I am told that the term has particular relevance to the procedures of the House, and is terminology that it relies on.
The hon. Gentleman also asked about what other types of errors there were. They are all similar. In one case the word “fishing” was used, where it should have been “fisheries”. In another case, the text said “ICCA” when it meant ICCAT—the International Commission for the Conservation of Atlantic Tunas. In one case, the Roman numeral “ii” should have been “a(ii)”. In one instance, “must” was used, but it was felt that “shall” was better. I do not want to bore hon. Members any further by going into that, but the hon. Gentleman asked a question that suggested that what we meant by “errors” was suspicious, and I just wanted to clarify the point.
Finally, the hon. Gentleman asked what would happen if Parliament got behind the Prime Minister’s deal. He will be aware that all the statutory instruments that we are talking about and taking through should be seen in the context of no-deal preparations—preparations for what would happen if we came out without an agreement. A withdrawal agreement Bill will be published later today and will have its Second Reading tomorrow. A deal will include various saving provisions to ensure that we can have an implementation period. The regulations are predominantly about no-deal preparations. In the event of a deal being done, the provisions of the implementation period come into effect.
The hon. Gentleman asked about pulse trawling. He will recall that this was a matter we discussed in the Fisheries Bill. In a previous SI, we chose to ensure that the scientific exemption could not continue for EU vessels, and that will remain the case if we come out of the EU in a no-deal scenario. The European Union has since made other changes to phase that out by 2021, and has already significantly reduced the number of vessels that are licensed.
Finally, we discuss bass provisions every year. They form part of the total allowable catch and quota regulations, which would always stay in place until the new TAC and quota regulations take effect, typically at the end of January. The way the original SI had been drafted meant that they would have ended at the end of December, which meant that there would have been an air gap. The draft regulations simply ensure that the provisions will remain extant until replacement provisions are put in place.
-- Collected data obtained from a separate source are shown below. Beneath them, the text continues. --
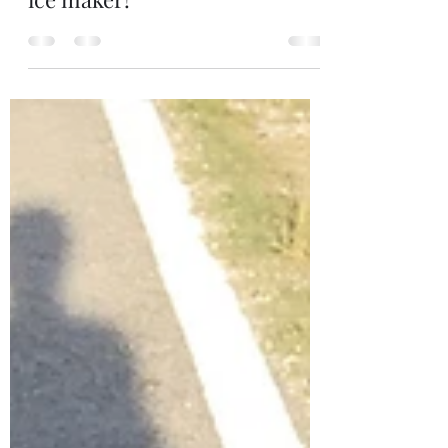
Hielooo!! Vendo hielo!!! - 24 hs
ice maker!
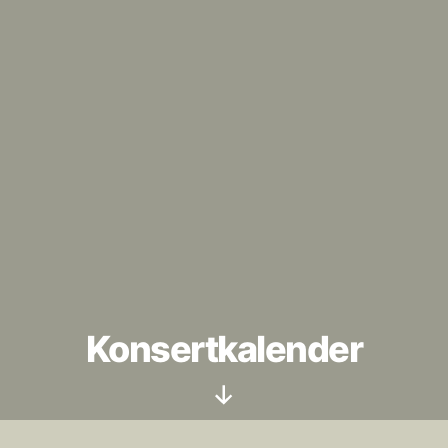
Konsertkalender
Rulla
ned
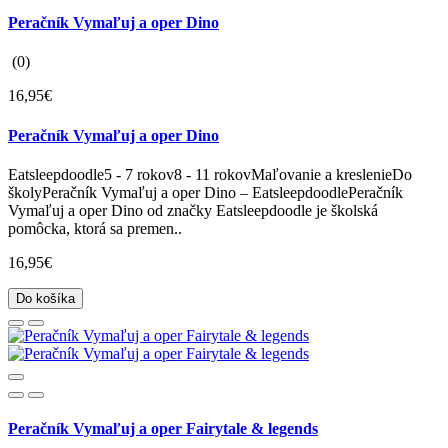
Peračník Vymaľuj a oper Dino
(0)
16,95€
Peračník Vymaľuj a oper Dino
Eatsleepdoodle5 - 7 rokov8 - 11 rokovMaľovanie a kreslenieDo
školyPeračník Vymaľuj a oper Dino – EatsleepdoodlePeračník
Vymaľuj a oper Dino od značky Eatsleepdoodle je školská
pomôcka, ktorá sa premen..
16,95€
Do košíka
Peračník Vymaľuj a oper Fairytale & legends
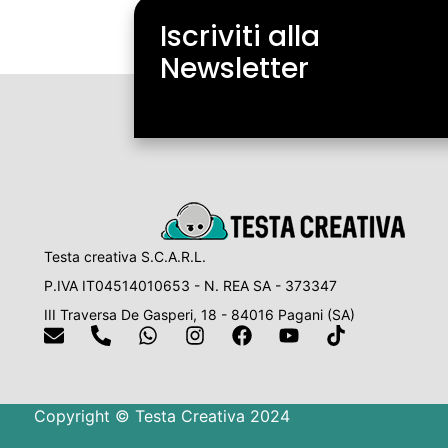
Iscriviti alla
Newsletter
Testa creativa S.C.A.R.L.
P.IVA IT04514010653 - N. REA SA - 373347
III Traversa De Gasperi, 18 - 84016 Pagani (SA)
Copyright © Testa Creativa 2024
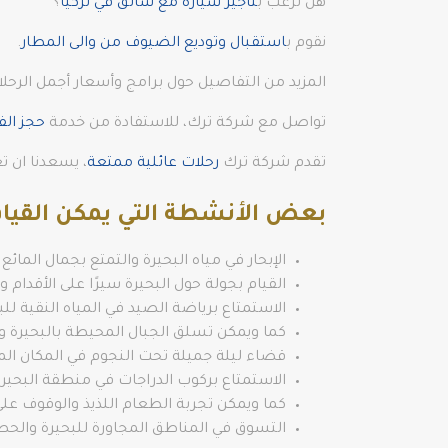
هل ترغب ب
تأجير سيارة مع سائق في تركيا
؟
نقوم ب
استقبال وتوديع الضيوف من والى المطار
.
المزيد من التفاصيل حول برامج وأسعار أجمل الرحل
تواصل مع شركة ترك، للاستفادة من خدمة
حجز الف
تقدم شركة ترك
رحلات عائلية ممتعة
، يسعدنا ان ت
بعض الأنشطة التي يمكن القيام 
الإبحار في مياه البحيرة والتمتع بجمال المائ
القيام بجولة حول البحيرة سيرًا على الأقدام و
الاستمتاع برياضة الصيد في المياه النقية لل
كما ويمكن تسلق الجبال المحيطة بالبحيرة وا
قضاء ليلة جميلة تحت النجوم في المكان المت
الاستمتاع بركوب الدراجات في منطقة البحير
كما ويمكن تجربة الطعام اللذيذ والوقوف على
التسوق في المناطق المجاورة للبحيرة والحصول 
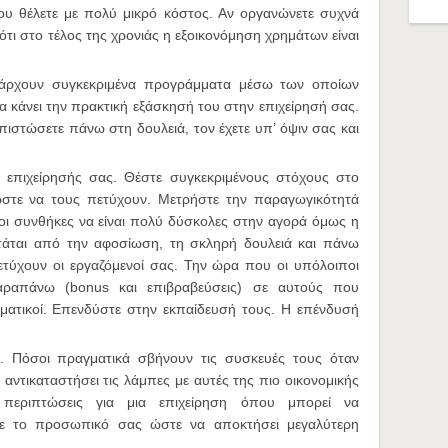
ου θέλετε με πολύ μικρό κόστος. Αν οργανώνετε συχνά
ότι στο τέλος της χρονιάς η εξοικονόμηση χρημάτων είναι
πάρχουν συγκεκριμένα προγράμματα μέσω των οποίων
να κάνει την πρακτική εξάσκησή του στην επιχείρησή σας.
απιστώσετε πάνω στη δουλειά, τον έχετε υπ’ όψιν σας και
επιχείρησής σας. Θέστε συγκεκριμένους στόχους στο
στε να τους πετύχουν. Μετρήστε την παραγωγικότητά
οι συνθήκες να είναι πολύ δύσκολες στην αγορά όμως η
ρτάται από την αφοσίωση, τη σκληρή δουλειά και πάνω
τύχουν οι εργαζόμενοί σας. Την ώρα που οι υπόλοιποι
αραπάνω (bonus και επιβραβεύσεις) σε αυτούς που
σματικοί. Επενδύστε στην εκπαίδευσή τους. Η επένδυσή
. Πόσοι πραγματικά σβήνουν τις συσκευές τους όταν
 αντικαταστήσει τις λάμπες με αυτές της πιο οικονομικής
περιπτώσεις για μια επιχείρηση όπου μπορεί να
στε το προσωπικό σας ώστε να αποκτήσει μεγαλύτερη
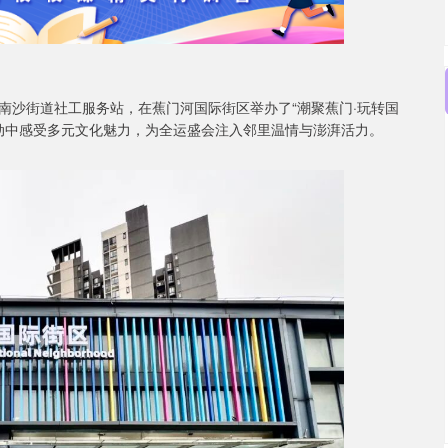
南沙街道社工服务站，在蕉门河国际街区举办了“潮聚蕉门·玩转国
互动中感受多元文化魅力，为全运盛会注入邻里温情与澎湃活力。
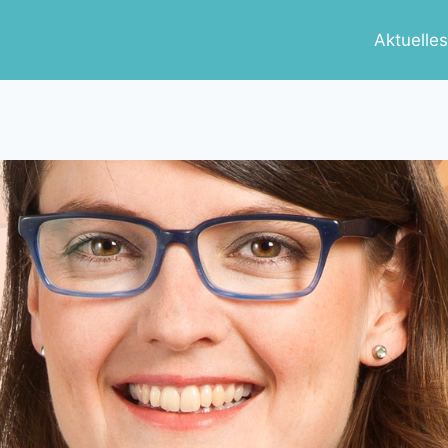
Aktuelle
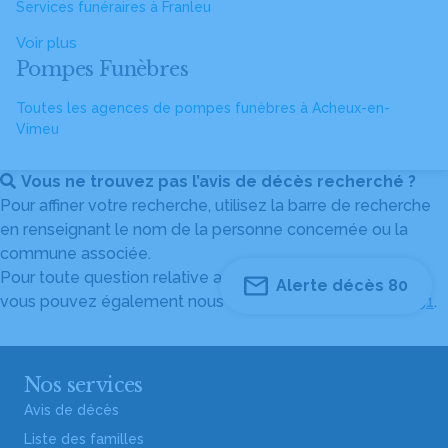
Services funéraires à Franleu
Voir plus
Pompes Funèbres
Toutes les agences de pompes funèbres à Acheux-en-
Vimeu
Vous ne trouvez pas l’avis de décès recherché ?
Pour affiner votre recherche, utilisez la barre de recherche
en renseignant le nom de la personne concernée ou la
commune associée.
Pour toute question relative au fonctionnement du site,
Alerte décès 80
vous pouvez également nous contacter au
04 82 53 51 51
.
Nos services
Avis de décès
Liste des familles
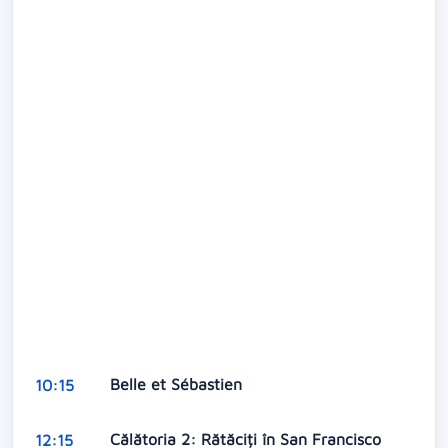
Belle et Sébastien
10:15
Călătoria 2: Rătăciți în San Francisco
12:15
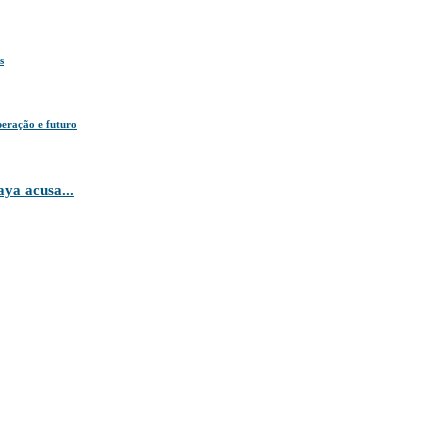
s
eração e futuro
ya acusa...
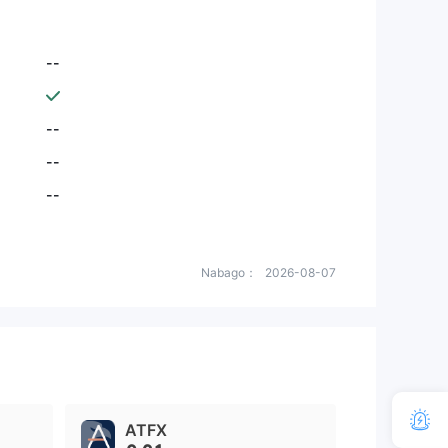
--
--
--
--
Nabago：
2026-08-07
ATFX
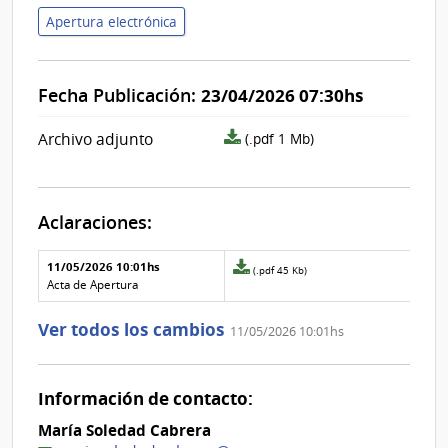
Apertura electrónica
Fecha Publicación:
23/04/2026 07:30hs
archivo
Archivo adjunto
(.pdf 1 Mb)
adjunto/pliego
Aclaraciones:
Aclaraciones del llamado
Fecha y
11/05/2026 10:01hs
Archivo
(.pdf 45 Kb)
texto de
Archivo
adjunto
Acta de Apertura
la
de la
de
aclaración
aclaración
la
Ver todos los cambios
11/05/2026 10:01hs
aclaración
Nº
0
Información de contacto:
María Soledad Cabrera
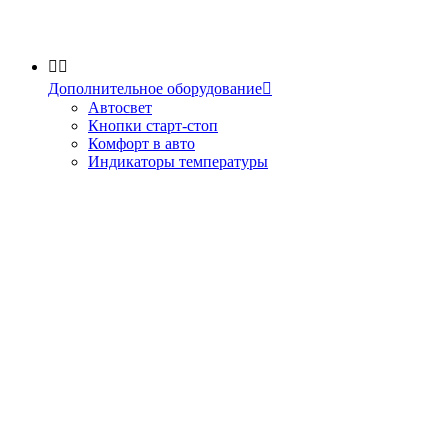


Дополнительное оборудование

Автосвет
Кнопки старт-стоп
Комфорт в авто
Индикаторы температуры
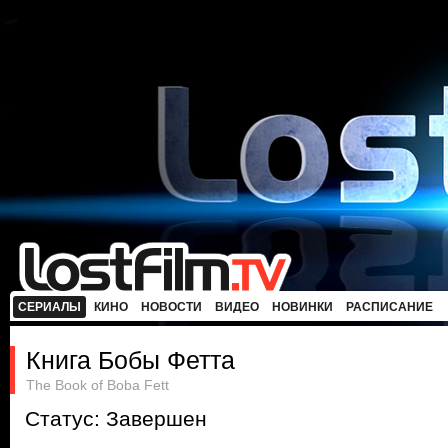
СЕРИАЛЫ
КИНО
НОВОСТИ
ВИДЕО
НОВИНКИ
РАСПИСАНИЕ
Книга Бобы Фетта
The Book of Boba Fett
Статус: Завершен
I am grateful to the Minister for his clarifications. In relation to the intricacies of fishing in Northern Ireland and the new border down the Irish sea, would the Minister be prepared to write with further detail, in particular about the paperwork required for a GB boat landing in Northern Ireland, and vice versa, and around the concerns that the industry has regarding red diesel?
Rather than write, let me touch on that now. The concerns on red diesel are a separate agenda being pursued at the World Trade Organisation about removing subsidies. We believe that, although we want to remove subsidies from fishing, red diesel is not the type of subsidy that we are referring to, so we very much support the continued use of red diesel for our fishing fleet.
The withdrawal agreement—the Prime Minister’s deal—does not have any implications for the fishing industry per se, because it is more about customs than fishing opportunities and fish being landed. It is already the case that a catch certificate is required when crossing borders, whether a boat is coming from the Irish Republic to the UK or vice versa. Beyond that, there will not be additional changes for the fishing industry.
Question put and agreed to.
That the Committee has considered the Common Fisheries Policy and Animals (Amendment etc.) (EU Exit) Regulations 2019 (S.I. 2019, No. 1312).